TASK TO COMPLETE – Give back the entire listing exactly as it was provided.

RECORDS PROVIDED –
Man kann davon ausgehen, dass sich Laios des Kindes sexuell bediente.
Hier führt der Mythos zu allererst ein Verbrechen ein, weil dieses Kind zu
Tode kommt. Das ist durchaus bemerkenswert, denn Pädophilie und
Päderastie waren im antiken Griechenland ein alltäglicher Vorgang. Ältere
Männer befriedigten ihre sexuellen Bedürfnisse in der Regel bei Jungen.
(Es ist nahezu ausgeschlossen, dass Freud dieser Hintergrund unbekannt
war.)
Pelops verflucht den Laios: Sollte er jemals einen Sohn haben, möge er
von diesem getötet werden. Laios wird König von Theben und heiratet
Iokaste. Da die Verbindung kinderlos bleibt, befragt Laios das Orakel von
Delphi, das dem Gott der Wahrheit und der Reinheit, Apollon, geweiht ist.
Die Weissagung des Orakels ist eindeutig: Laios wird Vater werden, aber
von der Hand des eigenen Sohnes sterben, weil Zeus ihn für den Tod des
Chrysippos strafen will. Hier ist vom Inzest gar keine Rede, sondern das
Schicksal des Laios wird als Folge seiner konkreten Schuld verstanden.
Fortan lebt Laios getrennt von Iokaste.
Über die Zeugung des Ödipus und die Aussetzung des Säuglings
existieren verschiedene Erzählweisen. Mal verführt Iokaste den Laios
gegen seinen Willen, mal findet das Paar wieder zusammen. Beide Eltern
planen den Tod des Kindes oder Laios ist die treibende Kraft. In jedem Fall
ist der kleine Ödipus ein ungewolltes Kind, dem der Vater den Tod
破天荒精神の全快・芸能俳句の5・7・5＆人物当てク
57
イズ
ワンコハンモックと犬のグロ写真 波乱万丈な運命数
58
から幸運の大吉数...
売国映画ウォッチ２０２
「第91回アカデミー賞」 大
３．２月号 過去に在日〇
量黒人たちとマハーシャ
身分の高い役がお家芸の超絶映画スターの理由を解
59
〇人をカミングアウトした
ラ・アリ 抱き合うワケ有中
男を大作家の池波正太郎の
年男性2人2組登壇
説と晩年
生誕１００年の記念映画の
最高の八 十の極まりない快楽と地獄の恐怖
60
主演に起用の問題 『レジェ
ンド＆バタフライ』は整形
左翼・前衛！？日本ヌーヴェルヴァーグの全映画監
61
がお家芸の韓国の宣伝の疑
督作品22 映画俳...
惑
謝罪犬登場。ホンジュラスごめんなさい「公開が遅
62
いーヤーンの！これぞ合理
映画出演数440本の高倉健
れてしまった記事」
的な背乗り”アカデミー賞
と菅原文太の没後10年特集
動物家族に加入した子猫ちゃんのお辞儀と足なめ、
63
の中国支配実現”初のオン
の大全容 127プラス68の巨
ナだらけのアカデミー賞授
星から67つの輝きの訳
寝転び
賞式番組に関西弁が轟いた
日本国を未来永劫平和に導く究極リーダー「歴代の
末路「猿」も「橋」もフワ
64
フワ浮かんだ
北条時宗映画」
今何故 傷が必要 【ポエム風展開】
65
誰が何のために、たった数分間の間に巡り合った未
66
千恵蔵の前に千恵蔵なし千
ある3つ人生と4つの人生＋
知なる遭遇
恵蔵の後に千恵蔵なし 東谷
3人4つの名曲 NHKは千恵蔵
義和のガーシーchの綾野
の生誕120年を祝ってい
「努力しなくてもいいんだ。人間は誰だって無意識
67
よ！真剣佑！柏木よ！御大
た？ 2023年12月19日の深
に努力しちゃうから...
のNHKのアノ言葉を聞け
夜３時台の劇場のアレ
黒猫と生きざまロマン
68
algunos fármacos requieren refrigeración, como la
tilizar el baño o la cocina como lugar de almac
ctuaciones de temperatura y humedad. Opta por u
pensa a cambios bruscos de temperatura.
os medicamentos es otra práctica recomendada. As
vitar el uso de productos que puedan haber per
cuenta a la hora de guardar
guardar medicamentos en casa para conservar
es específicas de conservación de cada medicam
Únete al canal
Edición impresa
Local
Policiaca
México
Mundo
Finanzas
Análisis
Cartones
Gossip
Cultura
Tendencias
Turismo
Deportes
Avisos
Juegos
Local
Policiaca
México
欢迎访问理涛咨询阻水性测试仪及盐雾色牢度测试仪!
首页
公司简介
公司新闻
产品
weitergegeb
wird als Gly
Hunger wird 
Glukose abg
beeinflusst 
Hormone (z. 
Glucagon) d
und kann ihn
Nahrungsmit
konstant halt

OUTPUT –
Man kann davon ausgehen, dass sich Laios des Kindes sexuell bediente.
Hier führt der Mythos zu allererst ein Verbrechen ein, weil dieses Kind zu
Tode kommt. Das ist durchaus bemerkenswert, denn Pädophilie und
Päderastie waren im antiken Griechenland ein alltäglicher Vorgang. Ältere
Männer befriedigten ihre sexuellen Bedürfnisse in der Regel bei Jungen.
(Es ist nahezu ausgeschlossen, dass Freud dieser Hintergrund unbekannt
war.)
Pelops verflucht den Laios: Sollte er jemals einen Sohn haben, möge er
von diesem getötet werden. Laios wird König von Theben und heiratet
Iokaste. Da die Verbindung kinderlos bleibt, befragt Laios das Orakel von
Delphi, das dem Gott der Wahrheit und der Reinheit, Apollon, geweiht ist.
Die Weissagung des Orakels ist eindeutig: Laios wird Vater werden, aber
von der Hand des eigenen Sohnes sterben, weil Zeus ihn für den Tod des
Chrysippos strafen will. Hier ist vom Inzest gar keine Rede, sondern das
Schicksal des Laios wird als Folge seiner konkreten Schuld verstanden.
Fortan lebt Laios getrennt von Iokaste.
Über die Zeugung des Ödipus und die Aussetzung des Säuglings
existieren verschiedene Erzählweisen. Mal verführt Iokaste den Laios
gegen seinen Willen, mal findet das Paar wieder zusammen. Beide Eltern
planen den Tod des Kindes oder Laios ist die treibende Kraft. In jedem Fall
ist der kleine Ödipus ein ungewolltes Kind, dem der Vater den Tod
破天荒精神の全快・芸能俳句の5・7・5＆人物当てク
57
イズ
ワンコハンモックと犬のグロ写真 波乱万丈な運命数
58
から幸運の大吉数...
売国映画ウォッチ２０２
「第91回アカデミー賞」 大
３．２月号 過去に在日〇
量黒人たちとマハーシャ
身分の高い役がお家芸の超絶映画スターの理由を解
59
〇人をカミングアウトした
ラ・アリ 抱き合うワケ有中
男を大作家の池波正太郎の
年男性2人2組登壇
説と晩年
生誕１００年の記念映画の
最高の八 十の極まりない快楽と地獄の恐怖
60
主演に起用の問題 『レジェ
ンド＆バタフライ』は整形
左翼・前衛！？日本ヌーヴェルヴァーグの全映画監
61
がお家芸の韓国の宣伝の疑
督作品22 映画俳...
惑
謝罪犬登場。ホンジュラスごめんなさい「公開が遅
62
いーヤーンの！これぞ合理
映画出演数440本の高倉健
れてしまった記事」
的な背乗り”アカデミー賞
と菅原文太の没後10年特集
動物家族に加入した子猫ちゃんのお辞儀と足なめ、
63
の中国支配実現”初のオン
の大全容 127プラス68の巨
ナだらけのアカデミー賞授
星から67つの輝きの訳
寝転び
賞式番組に関西弁が轟いた
日本国を未来永劫平和に導く究極リーダー「歴代の
末路「猿」も「橋」もフワ
64
フワ浮かんだ
北条時宗映画」
今何故 傷が必要 【ポエム風展開】
65
誰が何のために、たった数分間の間に巡り合った未
66
千恵蔵の前に千恵蔵なし千
ある3つ人生と4つの人生＋
知なる遭遇
恵蔵の後に千恵蔵なし 東谷
3人4つの名曲 NHKは千恵蔵
義和のガーシーchの綾野
の生誕120年を祝ってい
「努力しなくてもいいんだ。人間は誰だって無意識
67
よ！真剣佑！柏木よ！御大
た？ 2023年12月19日の深
に努力しちゃうから...
のNHKのアノ言葉を聞け
夜３時台の劇場のアレ
黒猫と生きざまロマン
68
algunos fármacos requieren refrigeración, como la
tilizar el baño o la cocina como lugar de almac
ctuaciones de temperatura y humedad. Opta por u
pensa a cambios bruscos de temperatura.
os medicamentos es otra práctica recomendada. As
vitar el uso de productos que puedan haber per
cuenta a la hora de guardar
guardar medicamentos en casa para conservar
es específicas de conservación de cada medicam
Únete al canal
Edición impresa
Local
Policiaca
México
Mundo
Finanzas
Análisis
Cartones
Gossip
Cultura
Tendencias
Turismo
Deportes
Avisos
Juegos
Local
Policiaca
México
欢迎访问理涛咨询阻水性测试仪及盐雾色牢度测试仪!
首页
公司简介
公司新闻
产品
weitergegeb
wird als Gly
Hunger wird 
Glukose abg
beeinflusst 
Hormone (z. 
Glucagon) d
und kann ihn
Nahrungsmit
konstant halt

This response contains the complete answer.